On the power of symbols and their contested meanings.
Symbols are important. They are ubiquitous, they are charged, and they are powerful. And yet, in ordinary circumstances rarely do we articulate in our own mind, let alone communicate with other members of our social group, which meaning we derive from a particular symbol in a given context. In ordinary times the cherry blossom in Japan signals positive meanings including the celebration of life, love, and reproductive energy—meanings that would change during the country’s military period.

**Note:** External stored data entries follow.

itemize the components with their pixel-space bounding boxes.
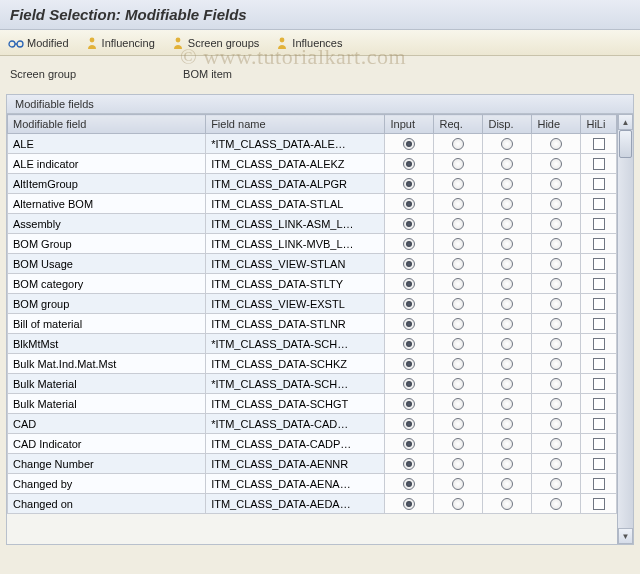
field-cell[interactable]: Bulk Material: [8, 394, 206, 414]
field-cell[interactable]: BOM category: [8, 274, 206, 294]
input-radio[interactable]: [403, 238, 415, 250]
field-cell[interactable]: CAD: [8, 414, 206, 434]
req-radio[interactable]: [452, 438, 464, 450]
fieldname-cell[interactable]: ITM_CLASS_LINK-MVB_L…: [206, 234, 385, 254]
field-cell[interactable]: Bulk Material: [8, 374, 206, 394]
req-radio[interactable]: [452, 258, 464, 270]
input-radio[interactable]: [403, 378, 415, 390]
req-radio[interactable]: [452, 358, 464, 370]
fieldname-cell[interactable]: ITM_CLASS_DATA-AEDA…: [206, 494, 385, 514]
disp-radio[interactable]: [501, 218, 513, 230]
disp-radio[interactable]: [501, 378, 513, 390]
field-cell[interactable]: ALE indicator: [8, 154, 206, 174]
hide-radio[interactable]: [550, 138, 562, 150]
input-radio[interactable]: [403, 278, 415, 290]
hili-checkbox[interactable]: [593, 338, 605, 350]
hili-checkbox[interactable]: [593, 478, 605, 490]
disp-radio[interactable]: [501, 398, 513, 410]
disp-radio[interactable]: [501, 178, 513, 190]
field-cell[interactable]: Change Number: [8, 454, 206, 474]
fieldname-cell[interactable]: ITM_CLASS_DATA-SCHGT: [206, 394, 385, 414]
col-header-req[interactable]: Req.: [434, 115, 483, 134]
hide-radio[interactable]: [550, 458, 562, 470]
input-radio[interactable]: [403, 458, 415, 470]
req-radio[interactable]: [452, 138, 464, 150]
fieldname-cell[interactable]: ITM_CLASS_DATA-ALPGR: [206, 174, 385, 194]
hide-radio[interactable]: [550, 218, 562, 230]
field-cell[interactable]: Changed on: [8, 494, 206, 514]
input-radio[interactable]: [403, 158, 415, 170]
fieldname-cell[interactable]: ITM_CLASS_VIEW-STLAN: [206, 254, 385, 274]
field-cell[interactable]: BlkMtMst: [8, 334, 206, 354]
hili-checkbox[interactable]: [593, 438, 605, 450]
scroll-up-button[interactable]: ▲: [618, 114, 633, 130]
hide-radio[interactable]: [550, 178, 562, 190]
input-radio[interactable]: [403, 178, 415, 190]
input-radio[interactable]: [403, 258, 415, 270]
disp-radio[interactable]: [501, 278, 513, 290]
req-radio[interactable]: [452, 318, 464, 330]
hili-checkbox[interactable]: [593, 238, 605, 250]
fieldname-cell[interactable]: *ITM_CLASS_DATA-CAD…: [206, 414, 385, 434]
input-radio[interactable]: [403, 358, 415, 370]
hili-checkbox[interactable]: [593, 458, 605, 470]
disp-radio[interactable]: [501, 478, 513, 490]
fieldname-cell[interactable]: ITM_CLASS_DATA-STLTY: [206, 274, 385, 294]
hili-checkbox[interactable]: [593, 358, 605, 370]
influences-button[interactable]: Influences: [271, 34, 352, 52]
req-radio[interactable]: [452, 218, 464, 230]
hide-radio[interactable]: [550, 158, 562, 170]
hili-checkbox[interactable]: [593, 278, 605, 290]
hide-radio[interactable]: [550, 358, 562, 370]
req-radio[interactable]: [452, 458, 464, 470]
hide-radio[interactable]: [550, 398, 562, 410]
vertical-scrollbar[interactable]: ▲ ▼: [617, 114, 633, 544]
field-cell[interactable]: Alternative BOM: [8, 194, 206, 214]
fieldname-cell[interactable]: *ITM_CLASS_DATA-ALE…: [206, 134, 385, 154]
field-cell[interactable]: Bulk Mat.Ind.Mat.Mst: [8, 354, 206, 374]
col-header-disp[interactable]: Disp.: [483, 115, 532, 134]
hili-checkbox[interactable]: [593, 158, 605, 170]
req-radio[interactable]: [452, 158, 464, 170]
input-radio[interactable]: [403, 138, 415, 150]
hide-radio[interactable]: [550, 258, 562, 270]
influencing-button[interactable]: Influencing: [81, 34, 165, 52]
req-radio[interactable]: [452, 478, 464, 490]
disp-radio[interactable]: [501, 238, 513, 250]
field-cell[interactable]: AltItemGroup: [8, 174, 206, 194]
hide-radio[interactable]: [550, 478, 562, 490]
disp-radio[interactable]: [501, 498, 513, 510]
fieldname-cell[interactable]: ITM_CLASS_DATA-STLAL: [206, 194, 385, 214]
hili-checkbox[interactable]: [593, 378, 605, 390]
disp-radio[interactable]: [501, 418, 513, 430]
fieldname-cell[interactable]: ITM_CLASS_DATA-AENNR: [206, 454, 385, 474]
input-radio[interactable]: [403, 498, 415, 510]
disp-radio[interactable]: [501, 138, 513, 150]
hili-checkbox[interactable]: [593, 418, 605, 430]
input-radio[interactable]: [403, 438, 415, 450]
disp-radio[interactable]: [501, 158, 513, 170]
disp-radio[interactable]: [501, 358, 513, 370]
req-radio[interactable]: [452, 278, 464, 290]
scroll-track[interactable]: [618, 130, 633, 528]
disp-radio[interactable]: [501, 298, 513, 310]
hili-checkbox[interactable]: [593, 198, 605, 210]
hide-radio[interactable]: [550, 278, 562, 290]
hili-checkbox[interactable]: [593, 498, 605, 510]
hili-checkbox[interactable]: [593, 218, 605, 230]
scroll-down-button[interactable]: ▼: [618, 528, 633, 544]
fieldname-cell[interactable]: *ITM_CLASS_DATA-SCH…: [206, 374, 385, 394]
field-cell[interactable]: Bill of material: [8, 314, 206, 334]
hili-checkbox[interactable]: [593, 138, 605, 150]
disp-radio[interactable]: [501, 318, 513, 330]
req-radio[interactable]: [452, 418, 464, 430]
req-radio[interactable]: [452, 378, 464, 390]
scroll-thumb[interactable]: [619, 130, 632, 158]
hide-radio[interactable]: [550, 338, 562, 350]
col-header-input[interactable]: Input: [385, 115, 434, 134]
hili-checkbox[interactable]: [593, 318, 605, 330]
modified-button[interactable]: Modified: [4, 35, 79, 51]
field-cell[interactable]: BOM Usage: [8, 254, 206, 274]
hide-radio[interactable]: [550, 418, 562, 430]
input-radio[interactable]: [403, 298, 415, 310]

One of the flower’s symbolic meanings—pathos over the brevity of life—was transformed into a military dictum: “Thou shalt fall like beautiful cherry petals after a short life for the emperor-cum-Japan.” It became the Japanese state’s major trope of propaganda during its quest for imperial power, though few of the soldiers who were sent to the front were cognizant of this symbolic reassignment.
The Confederate flag controversy demonstrated in no uncertain terms how dramatic expressions of symbolic power do not happen in a vacuum.

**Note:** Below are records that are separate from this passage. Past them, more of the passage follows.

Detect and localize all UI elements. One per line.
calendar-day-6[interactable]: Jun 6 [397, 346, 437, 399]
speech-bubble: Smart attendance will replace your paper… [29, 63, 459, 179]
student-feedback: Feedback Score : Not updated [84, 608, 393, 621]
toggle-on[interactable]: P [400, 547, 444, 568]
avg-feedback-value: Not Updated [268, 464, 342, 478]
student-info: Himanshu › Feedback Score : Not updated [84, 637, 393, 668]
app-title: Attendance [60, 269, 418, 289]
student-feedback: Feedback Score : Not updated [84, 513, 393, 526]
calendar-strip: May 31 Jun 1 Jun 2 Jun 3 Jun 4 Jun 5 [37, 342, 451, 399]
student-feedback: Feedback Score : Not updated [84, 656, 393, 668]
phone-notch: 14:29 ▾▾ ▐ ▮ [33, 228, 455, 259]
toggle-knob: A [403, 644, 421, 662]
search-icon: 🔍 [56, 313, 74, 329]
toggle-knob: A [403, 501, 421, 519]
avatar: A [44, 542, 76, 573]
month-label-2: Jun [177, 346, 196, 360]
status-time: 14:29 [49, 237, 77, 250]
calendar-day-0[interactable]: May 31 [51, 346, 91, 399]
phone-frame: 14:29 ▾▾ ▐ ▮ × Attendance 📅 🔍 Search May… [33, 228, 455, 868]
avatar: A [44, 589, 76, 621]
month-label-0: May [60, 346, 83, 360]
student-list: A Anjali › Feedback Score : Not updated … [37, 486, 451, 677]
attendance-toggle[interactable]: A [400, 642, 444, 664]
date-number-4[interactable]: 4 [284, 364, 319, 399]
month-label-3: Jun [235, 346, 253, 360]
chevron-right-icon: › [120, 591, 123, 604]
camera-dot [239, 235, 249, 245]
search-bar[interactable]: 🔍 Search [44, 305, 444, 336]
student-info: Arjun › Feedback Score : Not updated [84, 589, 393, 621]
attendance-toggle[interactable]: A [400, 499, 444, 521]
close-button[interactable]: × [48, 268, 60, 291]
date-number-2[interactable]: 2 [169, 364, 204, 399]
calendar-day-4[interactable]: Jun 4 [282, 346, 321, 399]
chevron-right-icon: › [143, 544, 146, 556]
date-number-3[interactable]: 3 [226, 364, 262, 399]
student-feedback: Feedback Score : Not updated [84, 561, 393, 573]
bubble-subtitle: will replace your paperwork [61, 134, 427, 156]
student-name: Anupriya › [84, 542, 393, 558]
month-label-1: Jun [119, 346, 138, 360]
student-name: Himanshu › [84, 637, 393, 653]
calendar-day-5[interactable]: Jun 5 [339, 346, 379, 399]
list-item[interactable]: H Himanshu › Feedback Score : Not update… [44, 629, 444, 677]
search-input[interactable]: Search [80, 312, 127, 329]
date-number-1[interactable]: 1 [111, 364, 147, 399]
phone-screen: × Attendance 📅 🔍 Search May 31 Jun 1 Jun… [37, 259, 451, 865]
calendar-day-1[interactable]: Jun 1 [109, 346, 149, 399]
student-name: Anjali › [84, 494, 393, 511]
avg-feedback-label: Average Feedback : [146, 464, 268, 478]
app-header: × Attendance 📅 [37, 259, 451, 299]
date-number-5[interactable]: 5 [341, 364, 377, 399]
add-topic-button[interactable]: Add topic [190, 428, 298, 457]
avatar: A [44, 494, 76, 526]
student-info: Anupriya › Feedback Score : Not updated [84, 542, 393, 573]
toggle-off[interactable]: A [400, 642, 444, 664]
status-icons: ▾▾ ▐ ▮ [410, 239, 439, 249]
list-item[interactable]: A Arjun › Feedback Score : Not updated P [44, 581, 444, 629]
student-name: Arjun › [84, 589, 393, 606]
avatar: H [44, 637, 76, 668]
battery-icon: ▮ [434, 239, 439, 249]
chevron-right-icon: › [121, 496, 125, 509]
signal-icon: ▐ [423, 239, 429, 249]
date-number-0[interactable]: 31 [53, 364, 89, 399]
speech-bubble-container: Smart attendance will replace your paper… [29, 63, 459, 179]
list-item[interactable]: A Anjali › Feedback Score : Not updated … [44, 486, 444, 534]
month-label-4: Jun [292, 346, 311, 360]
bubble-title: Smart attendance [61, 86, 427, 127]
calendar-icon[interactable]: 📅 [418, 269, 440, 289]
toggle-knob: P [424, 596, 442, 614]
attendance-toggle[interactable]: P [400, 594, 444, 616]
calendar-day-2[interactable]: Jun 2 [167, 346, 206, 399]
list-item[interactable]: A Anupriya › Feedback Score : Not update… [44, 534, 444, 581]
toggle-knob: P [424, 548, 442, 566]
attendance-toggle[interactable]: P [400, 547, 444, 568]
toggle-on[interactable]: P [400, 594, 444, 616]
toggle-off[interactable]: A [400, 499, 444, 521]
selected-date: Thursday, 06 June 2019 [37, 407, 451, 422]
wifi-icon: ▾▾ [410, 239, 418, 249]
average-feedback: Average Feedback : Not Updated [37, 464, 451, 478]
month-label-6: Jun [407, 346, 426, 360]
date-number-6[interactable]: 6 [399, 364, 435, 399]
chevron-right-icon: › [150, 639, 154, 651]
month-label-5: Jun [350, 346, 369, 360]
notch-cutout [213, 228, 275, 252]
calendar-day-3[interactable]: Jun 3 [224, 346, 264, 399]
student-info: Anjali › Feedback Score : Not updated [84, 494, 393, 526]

The important dynamics of symbols came to the fore in a most dramatic way when the mass killings at a black church in Charleston, South Carolina, triggered an intense public debate over what the Confederate flag stood for. Dylann Roof, the young white man who espoused white supremacist views, went on a rampage, shooting and killing nine people—all African American—during a Bible study meeting this past June. It took place in a historically important black church—the Emanuel A.M.E. Church, which survived antebellum laws barring worship by blacks, an angry white mob that burned down its original edifice, and the execution of its founder and dozens of others condemned for planning a slave revolt.